▶ Exercise brief
Word for word, restate all the records; images are not part of the copy.

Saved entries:
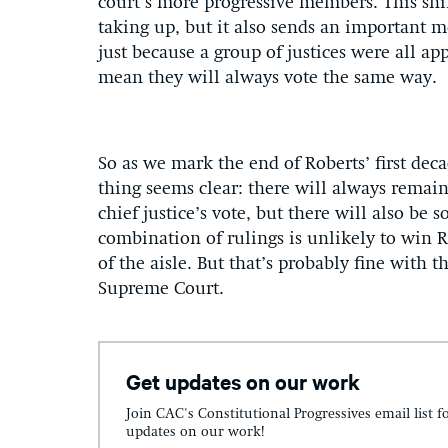
court’s more progressive members. This shif
taking up, but it also sends an important me
just because a group of justices were all ap
mean they will always vote the same way.
So as we mark the end of Roberts’ first deca
thing seems clear: there will always remain
chief justice’s vote, but there will also b
combination of rulings is unlikely to win R
of the aisle. But that’s probably fine with th
Supreme Court.
Get updates on our work
Join CAC's Constitutional Progressives email list f
updates on our work!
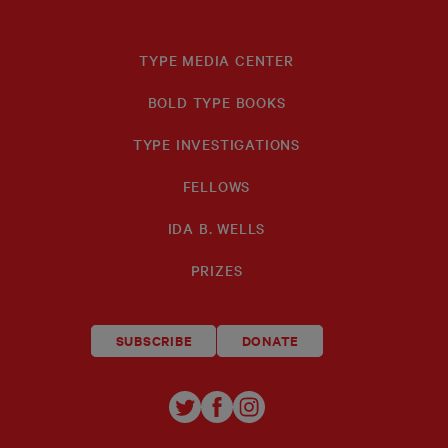
TYPE MEDIA CENTER
BOLD TYPE BOOKS
TYPE INVESTIGATIONS
FELLOWS
IDA B. WELLS
PRIZES
SUBSCRIBE
DONATE
TYPE
TYPE
TYPE
INVESTIGATIONS
INVESTIGATIONS
INVESTIGATIO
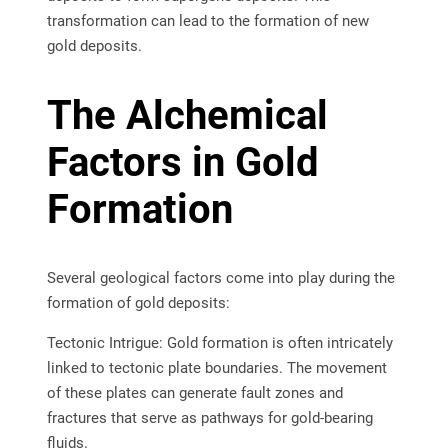
transformation can lead to the formation of new
gold deposits.
The Alchemical
Factors in Gold
Formation
Several geological factors come into play during the
formation of gold deposits:
Tectonic Intrigue: Gold formation is often intricately
linked to tectonic plate boundaries. The movement
of these plates can generate fault zones and
fractures that serve as pathways for gold-bearing
fluids.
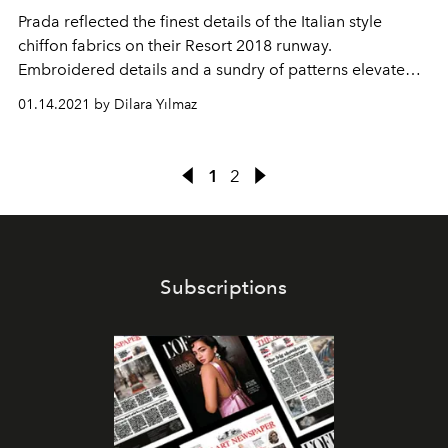
Prada reflected the finest details of the Italian style
chiffon fabrics on their Resort 2018 runway.
Embroidered details and a sundry of patterns elevated
the casual look of the collection.
01.14.2021 by Dilara Yılmaz
1
2
Subscriptions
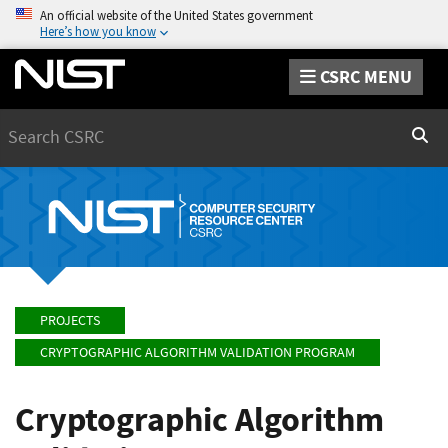
An official website of the United States government
Here’s how you know
CSRC MENU
Search
Sear
PROJECTS
CRYPTOGRAPHIC ALGORITHM VALIDATION PROGRAM
Cryptographic Algorithm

▶ Task output
court’s more progressive members. This shif
taking up, but it also sends an important me
just because a group of justices were all ap
mean they will always vote the same way.
So as we mark the end of Roberts’ first deca
thing seems clear: there will always remain
chief justice’s vote, but there will also b
combination of rulings is unlikely to win R
of the aisle. But that’s probably fine with th
Supreme Court.
Get updates on our work
Join CAC's Constitutional Progressives email list f
updates on our work!
TYPE MEDIA CENTER
BOLD TYPE BOOKS
TYPE INVESTIGATIONS
FELLOWS
IDA B. WELLS
PRIZES
SUBSCRIBE
DONATE
TYPE
TYPE
TYPE
INVESTIGATIONS
INVESTIGATIONS
INVESTIGATIO
transformation can lead to the formation of new
gold deposits.
The Alchemical
Factors in Gold
Formation
Several geological factors come into play during the
formation of gold deposits:
Tectonic Intrigue: Gold formation is often intricately
linked to tectonic plate boundaries. The movement
of these plates can generate fault zones and
fractures that serve as pathways for gold-bearing
fluids.
Prada reflected the finest details of the Italian style
chiffon fabrics on their Resort 2018 runway.
Embroidered details and a sundry of patterns elevated
the casual look of the collection.
01.14.2021 by Dilara Yılmaz
1
2
Subscriptions
An official website of the United States government
Here’s how you know
CSRC MENU
Search
Sear
PROJECTS
CRYPTOGRAPHIC ALGORITHM VALIDATION PROGRAM
Cryptographic Algorithm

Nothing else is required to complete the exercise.